We know that many digital and newspaper readers give us money in the form of subscriptions and contributions for that very reason: dedicating resources to investigative journalism that unearths errors, muddles and embezzlements, and helps us correct our course.
Our journalists, and our readers, quickly caught on to all three in the official response to the coronavirus. Sources and members of the public told us in real time the panic on the front lines of the hospitals, the spiral of deaths in the nursing homes; and they have been quick to highlight the inconsistencies, shortcomings and apparent hypocrisies of the ministers and their advisers.
We have often used first-person pieces from people who have contacted us, as we did in mid-March when a doctor spoke to our health correspondent Denis Campbell and described working in a “red zone” coronavirus ward.
“I’m terrified,” he said. “I am seriously considering whether I can continue to work as a doctor.”
At the time, there was confusion about personal protective equipment (PPE) – what should doctors and nurses wear?
And we heard disturbing accounts that suggested the country was running out of masks, gowns, and goggles that would help keep our doctors safe.
It was, and some of the reasons that were revealed in our reports on EPP emergency stock management, that it does not appear to have been as comprehensive as it should have been.
And it wasn’t as if our emergency planners in Whitehall hadn’t seen it coming. They had done so and had been warning ministers about what to do for a decade.
Yet it has been human stories that have resonated.
Figures and charts presented at daily Downing Street press conferences showed the cold reality of rising death rates and infections, but the tragedy of what was happening in UK nursing homes came from intimate descriptions such as that of Julie Roche, who runs a house in Buckinghamshire. She told our reporter Robert Booth about a woman trying to say goodbye to her husband. They did not allow him to enter to see it, but he greeted through a window.
She handed Roche a bottle of her perfume in hopes of establishing a final connection with her husband. “She asked me to put it under her chin so that hopefully she could smell it,” Roche said. “They came, said goodbye and told him that it was okay to leave. I could see he broke his wife’s heart. “
As the death toll in the UK continues to rise sharply, there are countless vignettes; some have been captured in our focus on the victims, which could not have been collected without the help of family and friends of the deceased.
An individual Covid-19 story has garnered more media attention than most: Boris Johnson’s svengali Dominic Cummings.
The Guardian was the first to reveal that he was sitting at Sage, the Scientific Advisory Group for Emergencies. This revelation horrified many scientists. Another revelation about him seemed to horrify most of the country.
When our investigation showed that Cummings had traveled from London to Durham during the lockdown, then made a 50-mile round trip to Barnard Castle to test his eyesight, only the most servile Tory MPs and government supporters in Fleet Street were prepared to Defend the Indefensible.

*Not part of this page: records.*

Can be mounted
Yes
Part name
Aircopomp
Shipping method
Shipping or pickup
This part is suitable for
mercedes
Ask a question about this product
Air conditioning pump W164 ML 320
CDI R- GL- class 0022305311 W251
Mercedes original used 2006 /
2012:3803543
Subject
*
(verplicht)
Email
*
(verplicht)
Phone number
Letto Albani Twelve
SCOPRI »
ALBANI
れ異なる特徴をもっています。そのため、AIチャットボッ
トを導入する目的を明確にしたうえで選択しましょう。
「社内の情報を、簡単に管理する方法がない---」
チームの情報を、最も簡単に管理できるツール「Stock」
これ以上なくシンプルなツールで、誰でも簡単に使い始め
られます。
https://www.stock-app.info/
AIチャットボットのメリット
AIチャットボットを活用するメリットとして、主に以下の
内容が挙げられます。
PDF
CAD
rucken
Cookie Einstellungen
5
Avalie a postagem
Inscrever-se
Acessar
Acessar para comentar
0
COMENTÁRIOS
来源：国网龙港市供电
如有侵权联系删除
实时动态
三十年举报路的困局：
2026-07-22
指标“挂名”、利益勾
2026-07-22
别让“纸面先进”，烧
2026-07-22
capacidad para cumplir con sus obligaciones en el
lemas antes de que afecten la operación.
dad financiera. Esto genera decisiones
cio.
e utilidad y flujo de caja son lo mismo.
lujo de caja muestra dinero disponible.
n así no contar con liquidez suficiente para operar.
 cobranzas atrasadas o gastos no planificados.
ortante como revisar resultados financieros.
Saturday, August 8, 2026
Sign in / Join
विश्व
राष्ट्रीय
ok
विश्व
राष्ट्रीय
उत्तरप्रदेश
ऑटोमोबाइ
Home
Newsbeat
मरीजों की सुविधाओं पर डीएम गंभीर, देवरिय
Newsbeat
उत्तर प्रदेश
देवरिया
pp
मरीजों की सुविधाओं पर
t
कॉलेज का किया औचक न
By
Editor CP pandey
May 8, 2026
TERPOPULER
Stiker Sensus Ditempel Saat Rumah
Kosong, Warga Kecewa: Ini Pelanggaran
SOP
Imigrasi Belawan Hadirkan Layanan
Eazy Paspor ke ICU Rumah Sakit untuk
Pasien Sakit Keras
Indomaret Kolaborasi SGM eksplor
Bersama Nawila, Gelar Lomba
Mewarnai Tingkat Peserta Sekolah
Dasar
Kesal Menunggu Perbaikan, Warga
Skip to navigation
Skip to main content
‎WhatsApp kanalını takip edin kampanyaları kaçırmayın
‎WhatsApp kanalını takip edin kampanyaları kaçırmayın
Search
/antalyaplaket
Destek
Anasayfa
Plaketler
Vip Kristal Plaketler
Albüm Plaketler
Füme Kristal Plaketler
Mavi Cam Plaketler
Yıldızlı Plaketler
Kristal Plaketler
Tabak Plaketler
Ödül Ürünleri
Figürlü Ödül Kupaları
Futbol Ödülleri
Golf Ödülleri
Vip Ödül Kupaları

The story haunted Cummings until departure six months later. But it did not reach the Guardian through contacts in Westminster. It came from readers, who told us what they had seen. Some, like retired chemistry professor Robin Lees, were brave enough to publish their stories.
These kinds of revelations are at the heart of what we do. Without the support of newspaper and online readers, we would have fewer resources for the painstaking, painstaking news journalism that often takes months to make the front page. Whether you’re a subscriber, supporter, regular newspaper, or occasional contributor, you’ve done your bit to get these stories out there.
Throughout 2020, The Guardian journalists have worked the watch to discover the truth about the pandemic. Because good journalism can help save lives. Support independent media. Support the guardian.
Digsmak is a news publisher with over 12 years of reporting experiance; and have published in many industry leading publications and news sites.